“When Jesus reached the spot, he looked up and said to him, ‘Zacchaeus, come down immediately. I must stay at your house today.’” Luke 19:5
Zacchaeus had everything. And somehow, still nothing. He had the job, the income, the reputation. People in Jericho knew his name. They just didn’t say it kindly. He was the guy who’d sold out his own people to work for Rome and done well out of it. Nobody was inviting him to dinner. Nobody was saving him a seat.
So when word spread that Jesus was passing through town, Zacchaeus did something that must have looked a bit ridiculous. He ran ahead of the crowd and climbed a tree.
Think about that for a second. This is a wealthy, grown man, shimmying up a sycamore because he couldn’t see over everyone else’s heads. It’s almost funny. But I don’t think it was funny to him. I think he just really needed to see Jesus, and this was the only way he could get close enough. What he didn’t know was that Jesus was already looking for him.
The crowd was pressing in from every side, everyone craning their necks, everyone wanting a moment. And Jesus stopped. Right underneath that tree. Looked up. And said his name.
Not “hey, you.” Not a general wave at the faces in the branches. He said Zacchaeus — the full name of the man everyone else had quietly written off.
I’ve been thinking about how that must have felt. To be the person nobody wants at the table, and to have the most talked-about person in the region stop the whole procession just to say your name. To be seen not despite who you are, but as who you are.
We don’t really talk about loneliness much, do we? It feels like something we should have grown out of, or something that happens to other people. But the truth is, it’s everywhere. You can be surrounded by people at work, at home, at church, and still feel like nobody actually knows you. The version of yourself that shows up in public and the version that lies awake at two in the morning can feel like completely different person.
Zacchaeus had wealth, status and influence. He also had no real friends. Those things can exist at the same time, and a lot of us know that from the inside. But here’s what gets me about this story. Jesus didn’t wait for Zacchaeus to get his act together. He didn’t say “come find me when you’ve sorted things out.” He invited himself over for dinner while Zacchaeus was still up a tree. Before any change. Before any confession. Before Zacchaeus had done a single thing to earn it.
And something about that: just being chosen, just being wanted, cracked something open in him. By the time the meal was over, Zacchaeus was voluntarily giving away half of everything he owned and paying back four times what he’d stolen. Jesus didn’t demand it. Didn’t even mention it. Being truly seen just… changed him.
That’s what love actually does. Not the version that waits for you to perform. The version that shows up at the bottom of your tree and calls your name before you’ve even climbed down.
That same Jesus knows your name today.
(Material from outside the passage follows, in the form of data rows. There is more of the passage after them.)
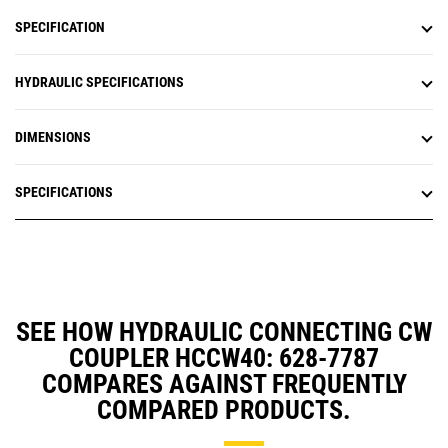
SPECIFICATION
HYDRAULIC SPECIFICATIONS
DIMENSIONS
SPECIFICATIONS
SEE HOW HYDRAULIC CONNECTING CW
COUPLER HCCW40: 628-7787
COMPARES AGAINST FREQUENTLY
COMPARED PRODUCTS.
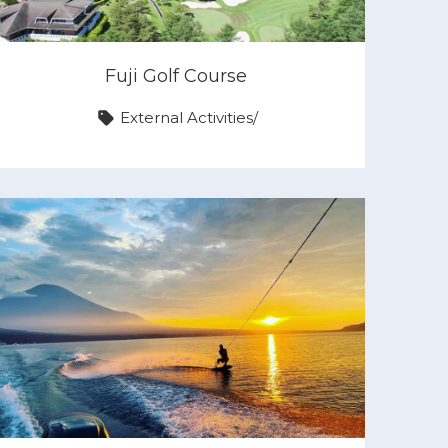
Fuji Golf Course
External Activities
/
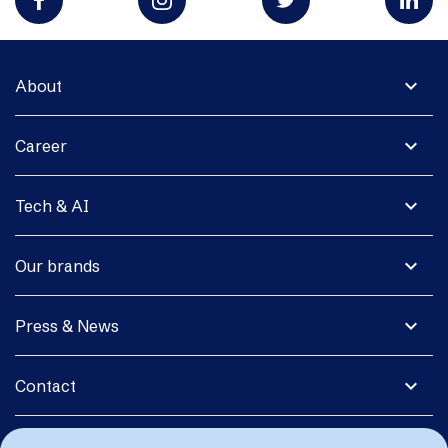
expand_more
About
expand_more
Career
expand_more
Tech & AI
expand_more
Our brands
expand_more
Press & News
expand_more
Contact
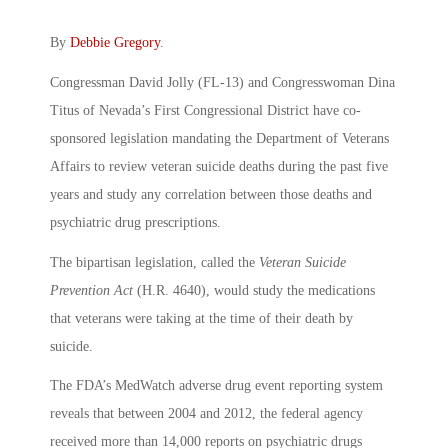
By
Debbie Gregory
.
Congressman David Jolly (FL-13) and Congresswoman Dina
Titus of Nevada’s First Congressional District have co-
sponsored legislation mandating the Department of Veterans
Affairs to review veteran suicide deaths during the past five
years and study any correlation between those deaths and
psychiatric drug prescriptions.
The bipartisan legislation, called the
Veteran Suicide
Prevention Act
(H.R. 4640), would study the medications
that veterans were taking at the time of their death by
suicide.
The FDA’s MedWatch adverse drug event reporting system
reveals that between 2004 and 2012, the federal agency
received more than 14,000 reports on psychiatric drugs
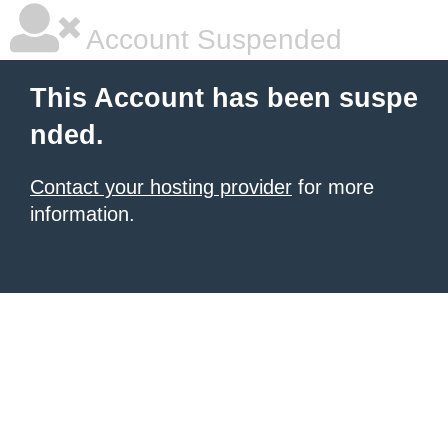
Account Suspended
This Account has been suspe
nded.
Contact your hosting provider
for more
information.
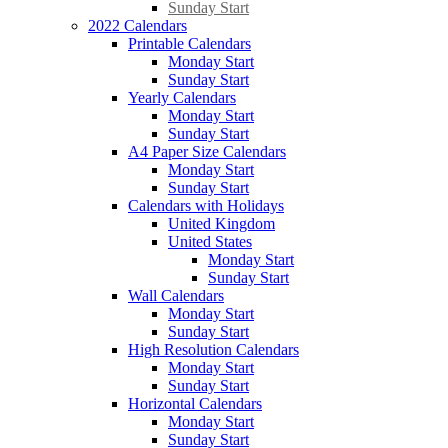
Sunday Start
2022 Calendars
Printable Calendars
Monday Start
Sunday Start
Yearly Calendars
Monday Start
Sunday Start
A4 Paper Size Calendars
Monday Start
Sunday Start
Calendars with Holidays
United Kingdom
United States
Monday Start
Sunday Start
Wall Calendars
Monday Start
Sunday Start
High Resolution Calendars
Monday Start
Sunday Start
Horizontal Calendars
Monday Start
Sunday Start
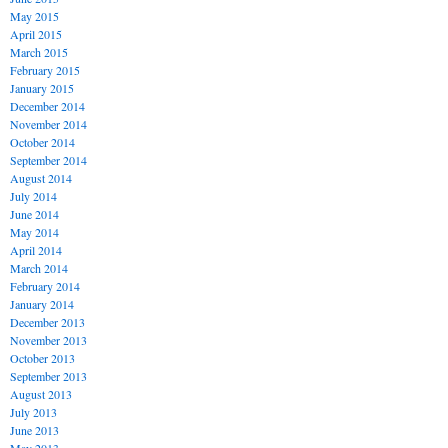
May 2015
April 2015
March 2015
February 2015
January 2015
December 2014
November 2014
October 2014
September 2014
August 2014
July 2014
June 2014
May 2014
April 2014
March 2014
February 2014
January 2014
December 2013
November 2013
October 2013
September 2013
August 2013
July 2013
June 2013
The tired version of you. The version you don’t post about. The one carrying the thing you haven’t told anyone. He’s not standing at a distance waiting for you to clean yourself up first. He’s already stopped at the base of your tree, looking up.
Honestly, not the Sunday school answer but the real one: do you actually believe that God sees all of you, and still wants to be near you?
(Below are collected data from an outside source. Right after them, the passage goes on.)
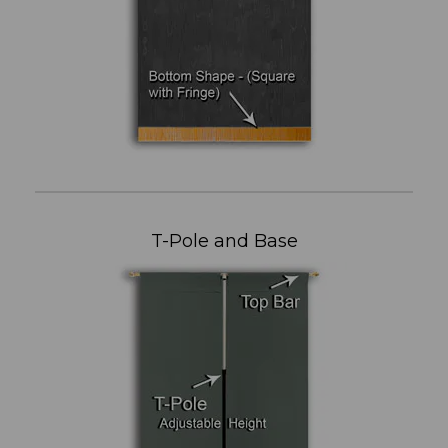
T-Pole and Base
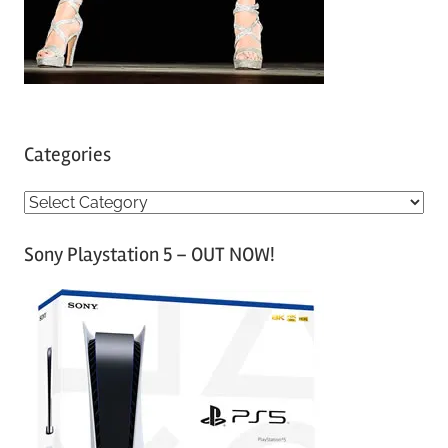
Categories
C
a
Sony Playstation 5 – OUT NOW!
t
e
g
o
r
i
e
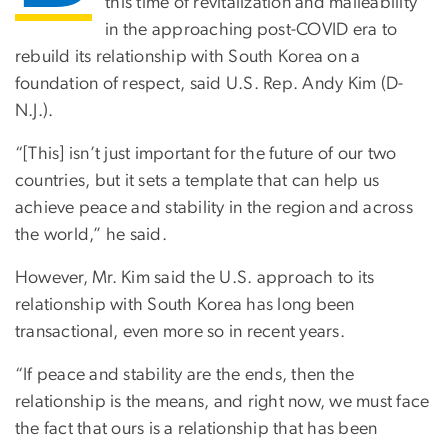
this time of revitalization and malleability
in the approaching post-COVID era to
rebuild its relationship with South Korea on a
foundation of respect, said U.S. Rep. Andy Kim (D-
N.J.).
“[This] isn’t just important for the future of our two
countries, but it sets a template that can help us
achieve peace and stability in the region and across
the world,” he said.
However, Mr. Kim said the U.S. approach to its
relationship with South Korea has long been
transactional, even more so in recent years.
“If peace and stability are the ends, then the
relationship is the means, and right now, we must face
the fact that ours is a relationship that has been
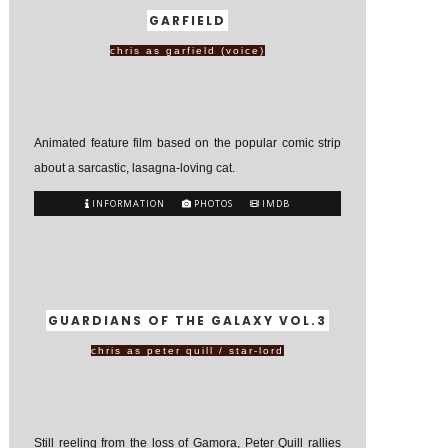
GARFIELD
chris as garfield (voice)
Animated feature film based on the popular comic strip
about a sarcastic, lasagna-loving cat.
INFORMATION
PHOTOS
IMDB
GUARDIANS OF THE GALAXY VOL.3
chris as peter quill / star-lord
Still reeling from the loss of Gamora, Peter Quill rallies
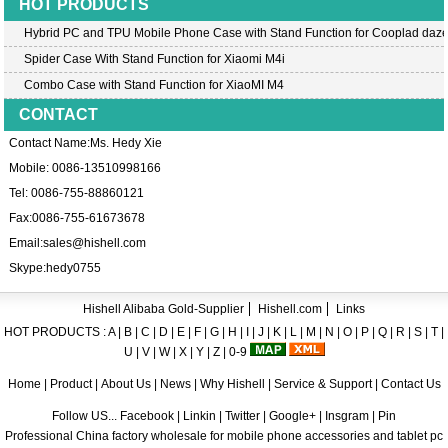
HOT PRODUCTS
Hybrid PC and TPU Mobile Phone Case with Stand Function for Cooplad daz
Spider Case With Stand Function for Xiaomi M4i
Combo Case with Stand Function for XiaoMI M4
CONTACT
Contact Name:Ms. Hedy Xie
Mobile: 0086-13510998166
Tel: 0086-755-88860121
Fax:0086-755-61673678
Email:
sales@hishell.com
Skype:
hedy0755
Hishell Alibaba Gold-Supplier
Hishell.com
Links
HOT PRODUCTS :
A
|
B
|
C
|
D
|
E
|
F
|
G
|
H
|
I
|
J
|
K
|
L
|
M
|
N
|
O
|
P
|
Q
|
R
|
S
|
T
|
U
|
V
|
W
|
X
|
Y
|
Z
|
0-9
Home
|
Product
|
About Us
|
News
|
Why Hishell
|
Service & Support
|
Contact Us
Follow US... Facebook | Linkin | Twitter | Google+ | Insgram | Pin
Professional China factory wholesale for mobile phone accessories and tablet pc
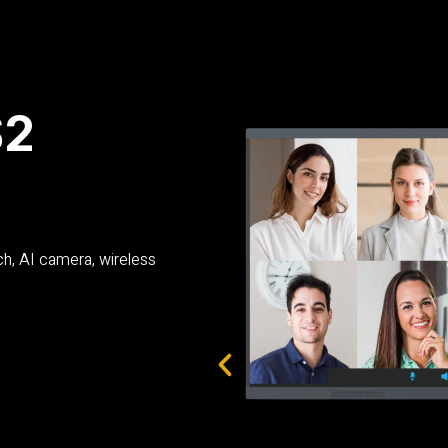
S2
ch, AI camera, wireless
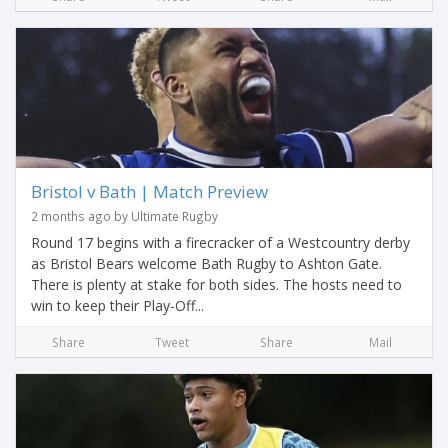
Bristol v Bath | Match Preview
2 months ago by Ultimate Rugby
Round 17 begins with a firecracker of a Westcountry derby
as Bristol Bears welcome Bath Rugby to Ashton Gate.
There is plenty at stake for both sides. The hosts need to
win to keep their Play-Off...
Share
Tweet
Share
Mail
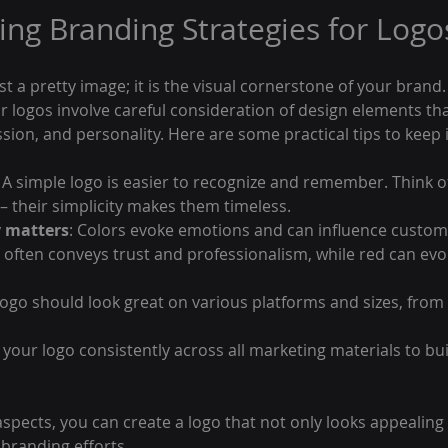
ng Branding Strategies for Logo
t a pretty image; it is the visual cornerstone of your brand. 
r logos involve careful consideration of design elements tha
sion, and personality. Here are some practical tips to keep 
: A simple logo is easier to recognize and remember. Think of
 – their simplicity makes them timeless.
y matters
: Colors evoke emotions and can influence custom
 often conveys trust and professionalism, while red can ev
 logo should look great on various platforms and sizes, from
 your logo consistently across all marketing materials to bu
spects, you can create a logo that not only looks appealing 
 branding efforts.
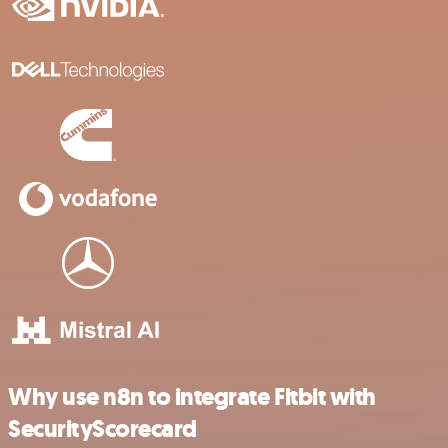
Why use n8n to integrate Fitbit with
SecurityScorecard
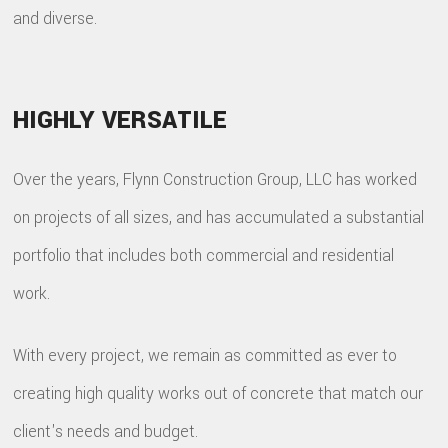
and diverse.
HIGHLY VERSATILE
Over the years, Flynn Construction Group, LLC has worked
on projects of all sizes, and has accumulated a substantial
portfolio that includes both commercial and residential
work.
With every project, we remain as committed as ever to
creating high quality works out of concrete that match our
client's needs and budget.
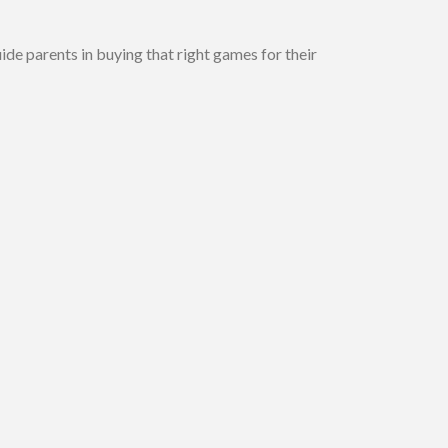
guide parents in buying that right games for their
Not the “together” version. Not the version you bring to church. The full picture: the doubts, the mess, the stuff you’d rather nobody knew.
If that belief feels a bit shaky right now, that’s okay. Tell him that. It might be the most honest prayer you’ve prayed in a while.
Lord, I will be straight with you. I spend a lot of energy managing what people see. Sometimes I do it with you too. Thank you that you see past all of it. Thank you that you don’t wait for me to be better before you come close. Help me to actually rest in that today. And open my eyes to whoever in my life might be up their own tree right now, just hoping someone will notice them. Amen.
Think of one person who might be feeling a bit invisible right now. Don’t overthink it if someone will just come to mind. Send them a text today. But skip the “how are you?” and try something more like: what’s been the hardest part of your week? What are you hoping for at the moment? What’s something that actually made you smile recently?
Then actually listen to what they say back.